What you need to do —
Copy out the listing below exactly, please, and skip any pictures.

Records provided —
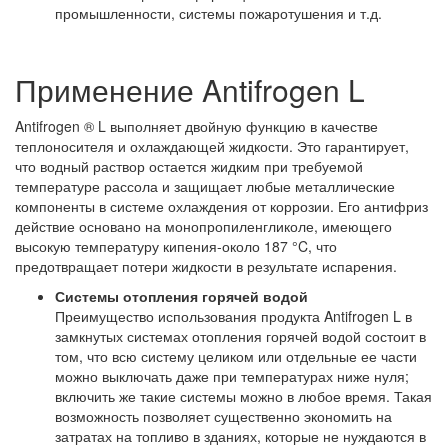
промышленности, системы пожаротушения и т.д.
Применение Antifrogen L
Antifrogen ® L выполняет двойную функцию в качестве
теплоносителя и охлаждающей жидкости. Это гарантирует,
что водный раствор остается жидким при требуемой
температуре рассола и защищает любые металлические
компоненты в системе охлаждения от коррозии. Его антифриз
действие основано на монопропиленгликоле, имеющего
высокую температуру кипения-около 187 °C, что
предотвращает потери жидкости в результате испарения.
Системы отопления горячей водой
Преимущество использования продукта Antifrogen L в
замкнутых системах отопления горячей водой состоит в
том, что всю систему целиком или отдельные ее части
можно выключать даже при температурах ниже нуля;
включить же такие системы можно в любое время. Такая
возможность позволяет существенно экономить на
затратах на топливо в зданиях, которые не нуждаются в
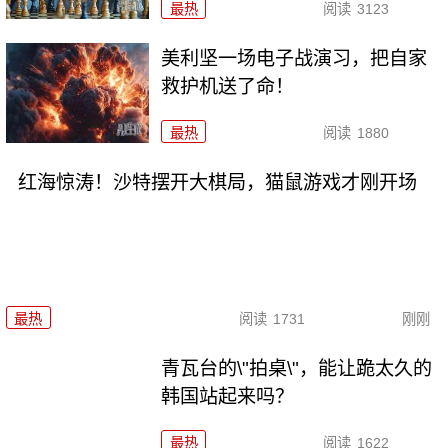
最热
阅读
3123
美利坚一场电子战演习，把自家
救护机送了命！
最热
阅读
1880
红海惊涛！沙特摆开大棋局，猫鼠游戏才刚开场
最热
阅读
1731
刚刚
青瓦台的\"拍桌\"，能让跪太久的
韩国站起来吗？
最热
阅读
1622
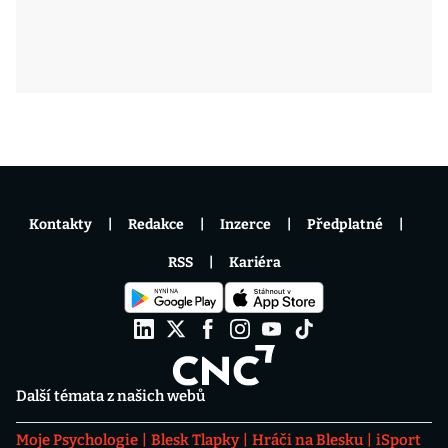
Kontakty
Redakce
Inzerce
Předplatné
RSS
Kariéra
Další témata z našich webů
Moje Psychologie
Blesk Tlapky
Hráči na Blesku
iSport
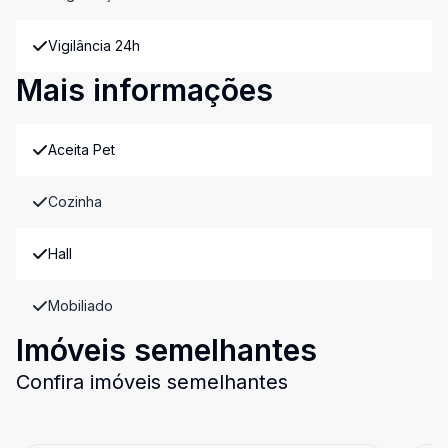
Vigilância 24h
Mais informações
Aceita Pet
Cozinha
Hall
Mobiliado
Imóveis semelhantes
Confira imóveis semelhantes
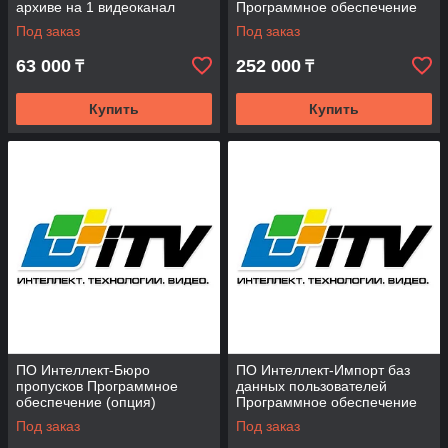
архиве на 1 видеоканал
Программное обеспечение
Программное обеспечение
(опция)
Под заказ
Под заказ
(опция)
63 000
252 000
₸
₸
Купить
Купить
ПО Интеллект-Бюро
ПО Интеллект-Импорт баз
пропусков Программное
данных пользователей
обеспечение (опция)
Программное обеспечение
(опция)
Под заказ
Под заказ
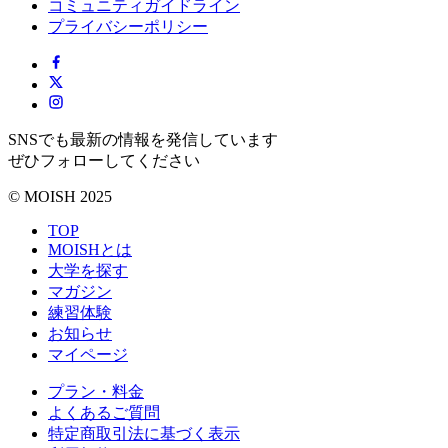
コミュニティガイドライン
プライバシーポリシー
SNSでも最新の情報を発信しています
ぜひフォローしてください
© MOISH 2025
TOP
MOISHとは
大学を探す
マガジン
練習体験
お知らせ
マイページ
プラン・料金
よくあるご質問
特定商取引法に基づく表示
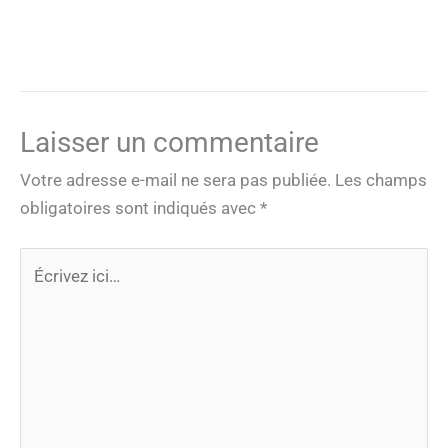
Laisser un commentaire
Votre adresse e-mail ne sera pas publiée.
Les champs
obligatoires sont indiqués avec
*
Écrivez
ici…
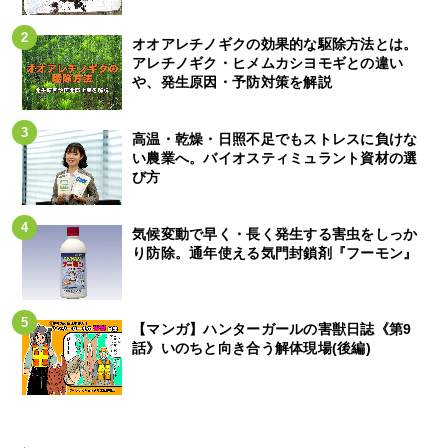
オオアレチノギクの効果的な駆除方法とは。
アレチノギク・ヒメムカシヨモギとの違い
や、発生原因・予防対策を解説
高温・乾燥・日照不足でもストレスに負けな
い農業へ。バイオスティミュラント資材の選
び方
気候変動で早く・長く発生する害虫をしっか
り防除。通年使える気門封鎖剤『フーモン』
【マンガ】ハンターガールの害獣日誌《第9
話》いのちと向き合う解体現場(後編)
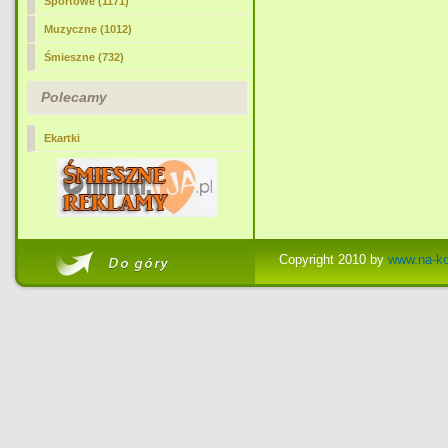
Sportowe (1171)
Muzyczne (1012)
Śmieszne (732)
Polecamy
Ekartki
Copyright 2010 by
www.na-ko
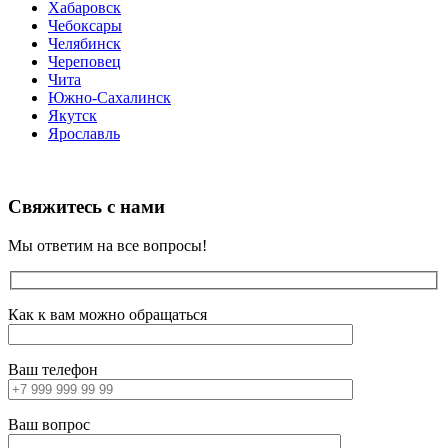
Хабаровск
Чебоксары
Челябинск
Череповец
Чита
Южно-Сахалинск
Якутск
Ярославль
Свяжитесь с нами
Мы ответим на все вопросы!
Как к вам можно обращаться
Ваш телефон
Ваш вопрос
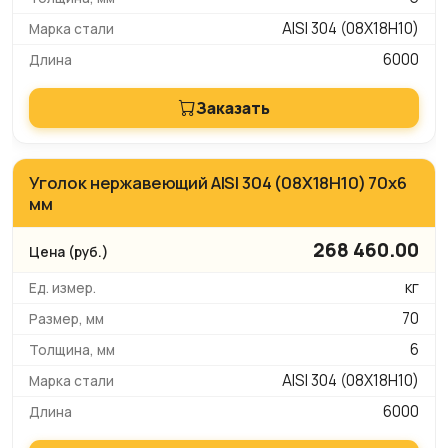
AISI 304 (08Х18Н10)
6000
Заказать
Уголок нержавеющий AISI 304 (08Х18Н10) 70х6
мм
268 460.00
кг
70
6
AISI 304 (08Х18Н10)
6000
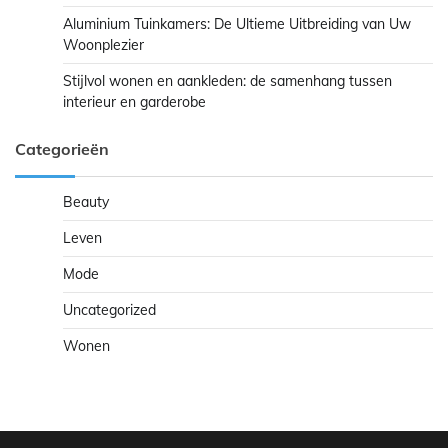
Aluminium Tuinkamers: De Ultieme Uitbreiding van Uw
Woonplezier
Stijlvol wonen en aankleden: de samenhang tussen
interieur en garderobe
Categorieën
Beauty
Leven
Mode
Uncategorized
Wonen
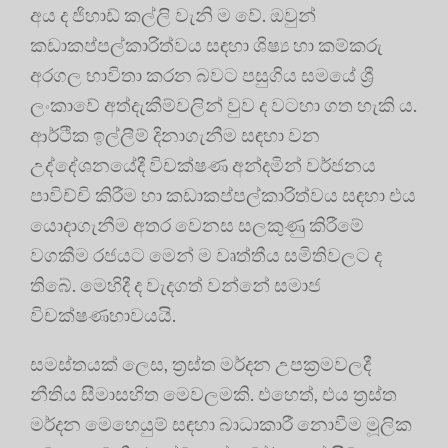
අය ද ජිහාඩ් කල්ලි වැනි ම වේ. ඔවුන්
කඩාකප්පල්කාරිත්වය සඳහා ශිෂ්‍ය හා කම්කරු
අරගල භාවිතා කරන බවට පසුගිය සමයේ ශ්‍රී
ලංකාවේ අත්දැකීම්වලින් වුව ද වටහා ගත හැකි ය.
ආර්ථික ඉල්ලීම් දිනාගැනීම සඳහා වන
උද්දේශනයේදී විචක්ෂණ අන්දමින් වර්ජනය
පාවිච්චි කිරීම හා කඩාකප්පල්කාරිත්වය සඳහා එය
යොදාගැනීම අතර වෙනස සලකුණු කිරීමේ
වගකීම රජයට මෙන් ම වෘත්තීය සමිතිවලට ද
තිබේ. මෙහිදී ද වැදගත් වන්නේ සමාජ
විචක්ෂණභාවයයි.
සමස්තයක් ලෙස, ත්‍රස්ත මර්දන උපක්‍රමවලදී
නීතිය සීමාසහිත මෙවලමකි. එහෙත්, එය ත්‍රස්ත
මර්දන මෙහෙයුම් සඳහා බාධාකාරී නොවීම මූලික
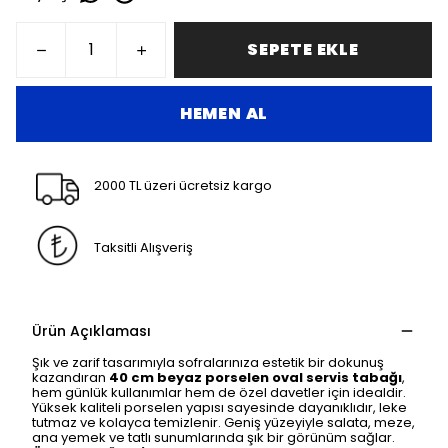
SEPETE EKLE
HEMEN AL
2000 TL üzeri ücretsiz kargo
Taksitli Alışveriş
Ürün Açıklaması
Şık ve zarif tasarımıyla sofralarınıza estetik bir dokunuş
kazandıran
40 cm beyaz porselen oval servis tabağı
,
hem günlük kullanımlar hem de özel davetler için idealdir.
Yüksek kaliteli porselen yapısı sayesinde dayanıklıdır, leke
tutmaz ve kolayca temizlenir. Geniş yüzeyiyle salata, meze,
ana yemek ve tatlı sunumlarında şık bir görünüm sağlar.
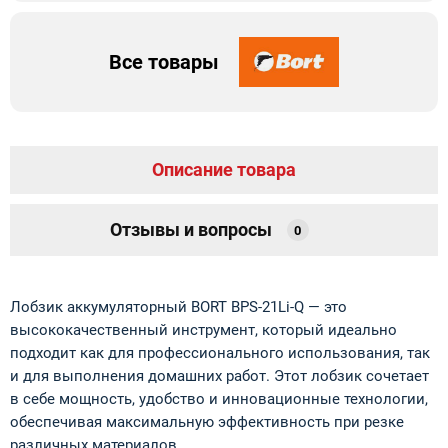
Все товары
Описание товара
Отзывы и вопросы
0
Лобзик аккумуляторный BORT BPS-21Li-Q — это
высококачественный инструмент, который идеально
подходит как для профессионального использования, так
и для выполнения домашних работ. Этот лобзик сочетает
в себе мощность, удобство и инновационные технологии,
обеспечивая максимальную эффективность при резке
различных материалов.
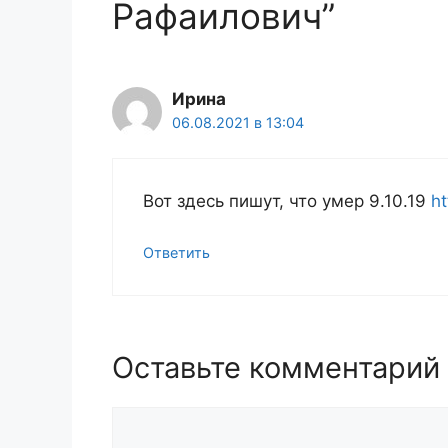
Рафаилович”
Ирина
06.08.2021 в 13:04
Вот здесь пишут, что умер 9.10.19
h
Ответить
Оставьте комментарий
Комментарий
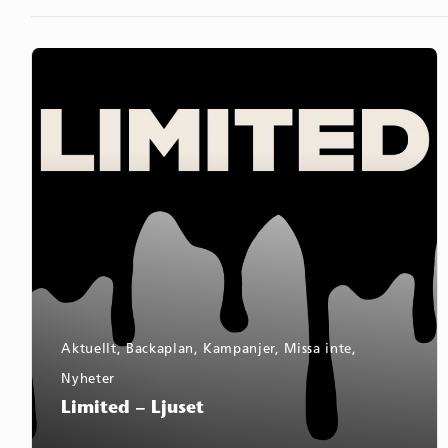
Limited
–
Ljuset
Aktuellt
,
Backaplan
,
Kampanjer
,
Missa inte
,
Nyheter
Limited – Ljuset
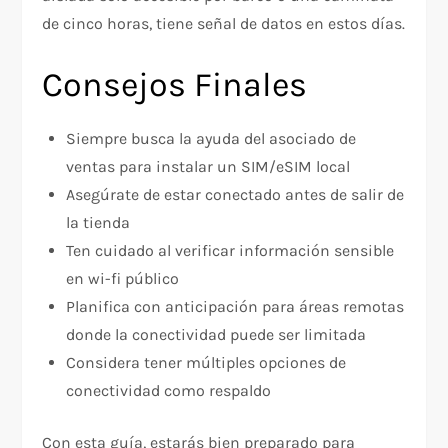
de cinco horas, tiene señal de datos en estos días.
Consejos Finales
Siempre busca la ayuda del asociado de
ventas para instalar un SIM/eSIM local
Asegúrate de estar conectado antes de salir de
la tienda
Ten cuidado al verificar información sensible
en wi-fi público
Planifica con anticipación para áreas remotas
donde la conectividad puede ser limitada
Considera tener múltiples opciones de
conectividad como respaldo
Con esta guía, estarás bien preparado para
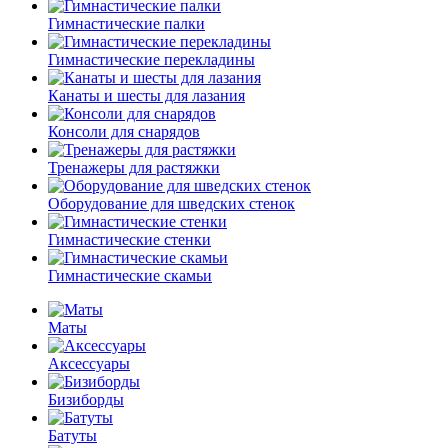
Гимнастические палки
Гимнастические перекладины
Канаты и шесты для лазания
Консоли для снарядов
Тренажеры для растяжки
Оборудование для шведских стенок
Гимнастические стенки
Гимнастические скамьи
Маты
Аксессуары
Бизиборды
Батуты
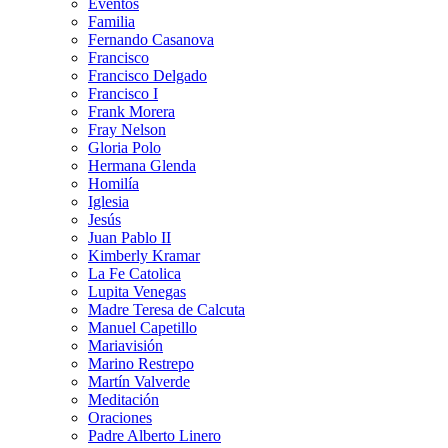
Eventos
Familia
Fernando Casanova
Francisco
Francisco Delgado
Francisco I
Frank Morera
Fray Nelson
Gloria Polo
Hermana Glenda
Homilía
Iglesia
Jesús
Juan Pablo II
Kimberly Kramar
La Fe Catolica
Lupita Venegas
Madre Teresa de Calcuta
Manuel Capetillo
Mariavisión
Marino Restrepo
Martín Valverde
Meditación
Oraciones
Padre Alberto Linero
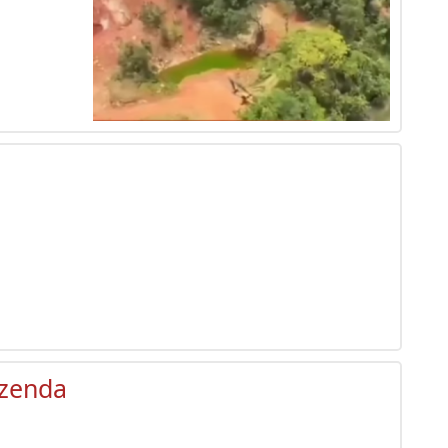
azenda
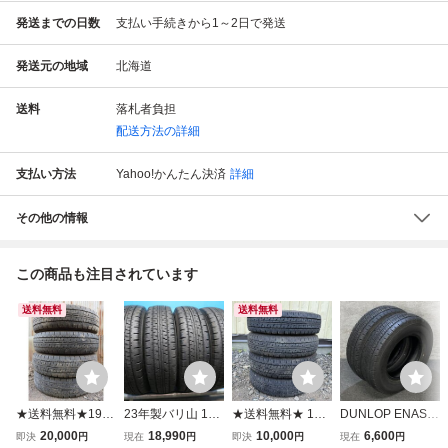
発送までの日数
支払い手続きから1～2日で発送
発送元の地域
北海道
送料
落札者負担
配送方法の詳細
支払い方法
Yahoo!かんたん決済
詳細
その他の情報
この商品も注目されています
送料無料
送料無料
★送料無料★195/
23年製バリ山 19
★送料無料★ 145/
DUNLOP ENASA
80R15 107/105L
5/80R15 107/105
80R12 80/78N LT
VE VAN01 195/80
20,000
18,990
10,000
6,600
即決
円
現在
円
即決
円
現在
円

Completed task —
промышленности, системы пожаротушения и т.д.
Применение Antifrogen L
Antifrogen ® L выполняет двойную функцию в качестве
теплоносителя и охлаждающей жидкости. Это гарантирует,
что водный раствор остается жидким при требуемой
температуре рассола и защищает любые металлические
компоненты в системе охлаждения от коррозии. Его антифриз
действие основано на монопропиленгликоле, имеющего
высокую температуру кипения-около 187 °C, что
предотвращает потери жидкости в результате испарения.
Системы отопления горячей водой
Преимущество использования продукта Antifrogen L в
замкнутых системах отопления горячей водой состоит в
том, что всю систему целиком или отдельные ее части
можно выключать даже при температурах ниже нуля;
включить же такие системы можно в любое время. Такая
возможность позволяет существенно экономить на
затратах на топливо в зданиях, которые не нуждаются в
最热
阅读
3123
美利坚一场电子战演习，把自家
救护机送了命！
最热
阅读
1880
红海惊涛！沙特摆开大棋局，猫鼠游戏才刚开场
最热
阅读
1731
刚刚
青瓦台的\"拍桌\"，能让跪太久的
韩国站起来吗？
最热
阅读
1622
Kontakty
Redakce
Inzerce
Předplatné
RSS
Kariéra
Další témata z našich webů
Moje Psychologie
Blesk Tlapky
Hráči na Blesku
iSport
Vigilância 24h
Mais informações
Aceita Pet
Cozinha
Hall
Mobiliado
Imóveis semelhantes
Confira imóveis semelhantes
архиве на 1 видеоканал
Программное обеспечение
Программное обеспечение
(опция)
Под заказ
Под заказ
(опция)
63 000
252 000
₸
₸
Купить
Купить
ПО Интеллект-Бюро
ПО Интеллект-Импорт баз
пропусков Программное
данных пользователей
обеспечение (опция)
Программное обеспечение
(опция)
Под заказ
Под заказ
コミュニティガイドライン
プライバシーポリシー
SNSでも最新の情報を発信しています
ぜひフォローしてください
© MOISH 2025
TOP
MOISHとは
大学を探す
マガジン
練習体験
お知らせ
マイページ
プラン・料金
よくあるご質問
特定商取引法に基づく表示
Laisser un commentaire
Votre adresse e-mail ne sera pas publiée.
Les champs
obligatoires sont indiqués avec
*
Écrivez
ici…
オオアレチノギクの効果的な駆除方法とは。
アレチノギク・ヒメムカシヨモギとの違い
や、発生原因・予防対策を解説
高温・乾燥・日照不足でもストレスに負けな
い農業へ。バイオスティミュラント資材の選
び方
気候変動で早く・長く発生する害虫をしっか
り防除。通年使える気門封鎖剤『フーモン』
【マンガ】ハンターガールの害獣日誌《第9
話》いのちと向き合う解体現場(後編)
Sportowe (1171)
Muzyczne (1012)
Śmieszne (732)
Polecamy
Ekartki
Copyright 2010 by
www.na-ko
Хабаровск
Чебоксары
Челябинск
Череповец
Чита
Южно-Сахалинск
Якутск
Ярославль
Свяжитесь с нами
Мы ответим на все вопросы!
Как к вам можно обращаться
Ваш телефон
Ваш вопрос
AISI 304 (08Х18Н10)
6000
Заказать
Уголок нержавеющий AISI 304 (08Х18Н10) 70х6
мм
268 460.00
кг
70
6
AISI 304 (08Х18Н10)
6000
Aluminium Tuinkamers: De Ultieme Uitbreiding van Uw
Woonplezier
Stijlvol wonen en aankleden: de samenhang tussen
interieur en garderobe
Categorieën
Beauty
Leven
Mode
Uncategorized
Wonen
අය ද ජිහාඩ් කල්ලි වැනි ම වේ. ඔවුන්
කඩාකප්පල්කාරිත්වය සඳහා ශිෂ්‍ය හා කම්කරු
අරගල භාවිතා කරන බවට පසුගිය සමයේ ශ්‍රී
ලංකාවේ අත්දැකීම්වලින් වුව ද වටහා ගත හැකි ය.
ආර්ථික ඉල්ලීම් දිනාගැනීම සඳහා වන
උද්දේශනයේදී විචක්ෂණ අන්දමින් වර්ජනය
පාවිච්චි කිරීම හා කඩාකප්පල්කාරිත්වය සඳහා එය
යොදාගැනීම අතර වෙනස සලකුණු කිරීමේ
වගකීම රජයට මෙන් ම වෘත්තීය සමිතිවලට ද
තිබේ. මෙහිදී ද වැදගත් වන්නේ සමාජ
විචක්ෂණභාවයයි.
සමස්තයක් ලෙස, ත්‍රස්ත මර්දන උපක්‍රමවලදී
නීතිය සීමාසහිත මෙවලමකි. එහෙත්, එය ත්‍රස්ත
මර්දන මෙහෙයුම් සඳහා බාධාකාරී නොවීම මූලික
SEPETE EKLE
HEMEN AL
2000 TL üzeri ücretsiz kargo
Taksitli Alışveriş
Ürün Açıklaması
Şık ve zarif tasarımıyla sofralarınıza estetik bir dokunuş
kazandıran
40 cm beyaz porselen oval servis tabağı
,
hem günlük kullanımlar hem de özel davetler için idealdir.
Yüksek kaliteli porselen yapısı sayesinde dayanıklıdır, leke
tutmaz ve kolayca temizlenir. Geniş yüzeyiyle salata, meze,
ana yemek ve tatlı sunumlarında şık bir görünüm sağlar.
Все товары
Описание товара
Отзывы и вопросы
0
Лобзик аккумуляторный BORT BPS-21Li-Q — это
высококачественный инструмент, который идеально
подходит как для профессионального использования, так
и для выполнения домашних работ. Этот лобзик сочетает
в себе мощность, удобство и инновационные технологии,
обеспечивая максимальную эффективность при резке
различных материалов.
Рафаилович”
Ирина
06.08.2021 в 13:04
Вот здесь пишут, что умер 9.10.19
h
Ответить
Оставьте комментарий
Комментарий
Limited
–
Ljuset
Aktuellt
,
Backaplan
,
Kampanjer
,
Missa inte
,
Nyheter
Limited – Ljuset
de cinco horas, tiene señal de datos en estos días.
Consejos Finales
Siempre busca la ayuda del asociado de
ventas para instalar un SIM/eSIM local
Asegúrate de estar conectado antes de salir de
la tienda
Ten cuidado al verificar información sensible
en wi-fi público
Planifica con anticipación para áreas remotas
donde la conectividad puede ser limitada
Considera tener múltiples opciones de
conectividad como respaldo
Con esta guía, estarás bien preparado para
Гимнастические палки
Гимнастические перекладины
Канаты и шесты для лазания
Консоли для снарядов
Тренажеры для растяжки
Оборудование для шведских стенок
Гимнастические стенки
Гимнастические скамьи
Маты
Аксессуары
Бизиборды
Батуты
Eventos
Familia
Fernando Casanova
Francisco
Francisco Delgado
Francisco I
Frank Morera
Fray Nelson
Gloria Polo
Hermana Glenda
Homilía
Iglesia
Jesús
Juan Pablo II
Kimberly Kramar
La Fe Catolica
Lupita Venegas
Madre Teresa de Calcuta
Manuel Capetillo
Mariavisión
Marino Restrepo
Martín Valverde
Meditación
Oraciones
Padre Alberto Linero
azenda
発送までの日数
支払い手続きから1～2日で発送
発送元の地域
北海道
送料
落札者負担
配送方法の詳細
支払い方法
Yahoo!かんたん決済
詳細
その他の情報
この商品も注目されています
送料無料
送料無料
★送料無料★195/
23年製バリ山 19
★送料無料★ 145/
DUNLOP ENASA
80R15 107/105L
5/80R15 107/105
80R12 80/78N LT
VE VAN01 195/80
20,000
18,990
10,000
6,600
即決
円
現在
円
即決
円
現在
円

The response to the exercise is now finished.